Editor’s note: Please join me in welcoming writer Melissa Maleski to her new weekly feature on rad infinitum. We’re very happy to have her rounding up the weekly activities of Pope Francis. The spiritual leader of a over a billion people, “the People’s Pope” has captured the attention and imagination of millions others with no formal relationship to the Roman Catholic Church (myself included) through thought, word, and deed. Melissa brings an insightful Catholic perspective to my own Protestant fandom, and will no doubt add greatly to our experience of Francis’ leadership and unfolding legacy. – CC
Pop your personal bubble before you suffocate in it. That’s pretty much what the Holy Father is telling us in the New Year.
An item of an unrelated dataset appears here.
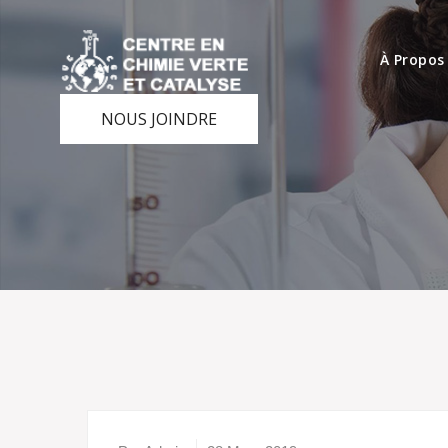
À Propos
NOUS JOINDRE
In stark contrast to the Magi, who traveled far outside of their comfort zone, Pope Francis called out those who have hard hearts and fall into a narcissistic cycle of fear, pride, and vanity. This cycle, says the Holy Father, gives the illusion of self-sufficiency, but really locks a person inside himself. The Magi, by opening themselves to something far beyond their knowing, find God and themselves.
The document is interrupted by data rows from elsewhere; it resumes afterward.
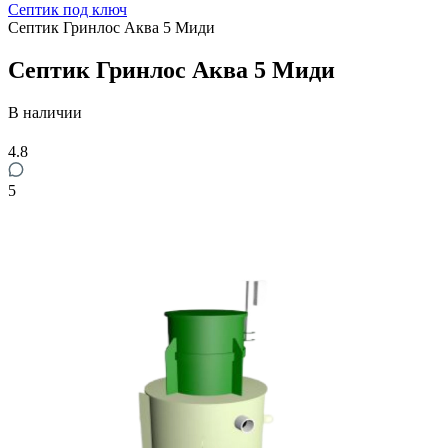
Септик под ключ
Септик Гринлос Аква 5 Миди
Септик Гринлос Аква 5 Миди
В наличии
4.8
5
Like the Magi, Pope Francis holds up mothers as wonderful examples of people traveling outside of themselves and being better for it. The Holy Father does not mince words about how he views a mother’s value:
“To be a mother is a great treasure. Mothers, in their unconditional and sacrificial love for their children, are the antidote to individualism; they are the greatest enemies against war,” the pontiff told pilgrims during his Jan. 7 general audience address.
Before anyone brings the snark about the Church valuing women only as far as they are actively breeding small nations, read what Pope Francis follows up with: “In this sense motherhood is more than childbearing; it is a life choice entailing sacrifice, respect for life, and commitment to passing on those human and religious values which are essential for a healthy society,” he said.
And in case his words don’t quite sink in, the Holy Father’s decision to elect cardinals from the fringes of the world puts practice to his preaching. Cardinal-making stalwarts, like the United States, did not see any gains in the new election. Many of the new cardinals come from countries that never had a cardinal before, bursting the College bubble for the first time in a long while.